What sorcery is this?
Honda’s early dominance of the 2011 MotoGP season has been partially attributed to a secret new transmission that’s not a DCT but somehow manages to shift as quickly as one. HRC has admitted the existence of the gearbox, but divulged no details. Now, a patent has been filed by Honda for a transmission which allows “continuous operation for a shift at an extremely short time interval.” In all likelihood, this is the secret MotoGP transmission. Let’s take a look at how it works.
This transmission is the source of head scratching because it’s something entirely new. MotoGP rules expressly forbid Dual Clutch Transmissions, which, as the name suggests, uses two clutches to pre-select the next gear, allowing for very quick shifts. Less time spent shifting gears is more time spent accelerating, hence the performance advantage.-
Last month we connected the dots, concluding that Honda must be using a gearbox which could deliver the benefits of DCT using a single clutch. We presented two gearboxes — one made by Zeroshift, the other Xtrac — which claim similar benefits. Both of those work by using a ratchet system between each gear which allows two gears to be selected at the same time, but with only one engaged. When the transmission is shifted, the engagement of the next gear causes the disengagement of the previous one.
Well, it turns out that the mechanism isn’t between the gears, it’s underneath it. The truth about how this system works is even more awesome than I imagined.
The transmission’s 12 gears (it takes 12 to make six speeds) are lined up six per shaft, with nothing in between them. The gears on the main shaft (or input shaft) are fixed and all rotate at the same speed. The gears on the countershaft (or output shaft) freewheel. This is where things get weird. Inside the countershaft is another shaft which takes on the function of the shift forks in a conventional transmission. Operated by the shift drum, it moves 12 rods that have small eccentrics cut into them. In turn, those rods move very small pins which ride in holes drilled into the wall of the countershaft. Those tiny pins operate a set of four spring-loaded rocker arms housed inside each gear. When the pins are forced outward, they move the rocker arms up. The rockers catch the underside of the gear, thus completing a shift.
No clutch trickery is necessary, the engine power just needs to be killed for the time it takes to complete a shift.

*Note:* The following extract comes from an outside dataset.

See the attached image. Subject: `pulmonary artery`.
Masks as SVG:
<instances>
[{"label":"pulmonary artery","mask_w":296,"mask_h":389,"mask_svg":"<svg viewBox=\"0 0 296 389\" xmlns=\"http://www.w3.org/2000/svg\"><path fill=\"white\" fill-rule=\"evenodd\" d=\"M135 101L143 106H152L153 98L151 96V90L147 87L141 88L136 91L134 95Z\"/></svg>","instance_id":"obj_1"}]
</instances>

HRC must employ watchmakers to assemble this whole contraption, it’s impossibly intricate.
It works something like this: From neutral, pull in the clutch and click the lever up to select first (GP shift, remember?). This twists a rod that’s connected to the shift drum. The shift drum pulls small inner shaft into a specific position, which forces the 1st gear set of pins up and pops out the rocker arms. The rocker arms select 1st gear and when you let the clutch out you have drive.

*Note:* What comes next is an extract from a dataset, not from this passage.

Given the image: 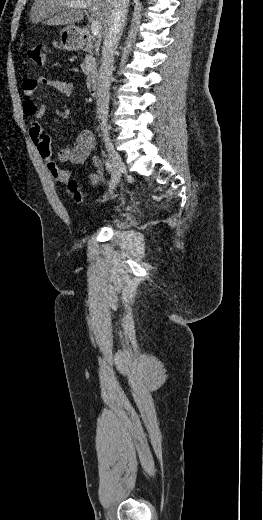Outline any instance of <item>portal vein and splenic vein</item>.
<instances>
[{"mask_svg": "<svg viewBox=\"0 0 263 520\" xmlns=\"http://www.w3.org/2000/svg\"><path fill=\"white\" fill-rule=\"evenodd\" d=\"M68 5L70 7H80V8H83V9H87L88 8L87 4H85L83 2H80V1L69 2ZM100 30H101L100 22L97 21V20H92V22H91V33H92V35L93 36L99 35Z\"/></svg>", "mask_w": 263, "mask_h": 520, "instance_id": "obj_1", "label": "portal vein and splenic vein"}]
</instances>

Out of the pit lane and front the front straight you (or a lactose-intolerant Australian, rather) you click down to select 2nd. The small inner shaft and the rest of the assemblies connected to it make a small move. The pins are withdrawn from underneath the first gear rockers and the 2nd gear pins are pushed up into position. The rockers click into place and in something like .008 seconds, you’re in second gear and have full acceleration again.
Notice how I didn’t say anything about the 1st gear rockers combing back down to their resting point? There’s basically no way for them to move until the 230bhp or so holding them in place is withdrawn. This happens when the 2nd gear rockers engage. And so on and so forth.

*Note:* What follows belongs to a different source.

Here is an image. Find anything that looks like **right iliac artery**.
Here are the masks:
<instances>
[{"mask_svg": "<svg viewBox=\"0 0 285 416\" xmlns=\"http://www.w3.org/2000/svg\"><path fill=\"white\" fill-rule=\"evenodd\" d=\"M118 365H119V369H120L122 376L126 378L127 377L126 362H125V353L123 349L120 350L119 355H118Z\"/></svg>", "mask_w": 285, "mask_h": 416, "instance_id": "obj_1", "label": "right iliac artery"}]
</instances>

Other MotoGP teams say they’re already working on similar transmissions. Yamaha claims to be quite far along, identifying the problem with load transfer between shifts as the main obstacle still facing them. Honda appears to have circumvented that problem altogether by equipping each gear with its own robust selectors, meaning that the power transfer during shifts should be incredibly smooth while the shifts themselves can be incredibly fast.
We bet there’s a lot of MotoGP engineers sitting up late tonight, reading this patent and scratching their heads.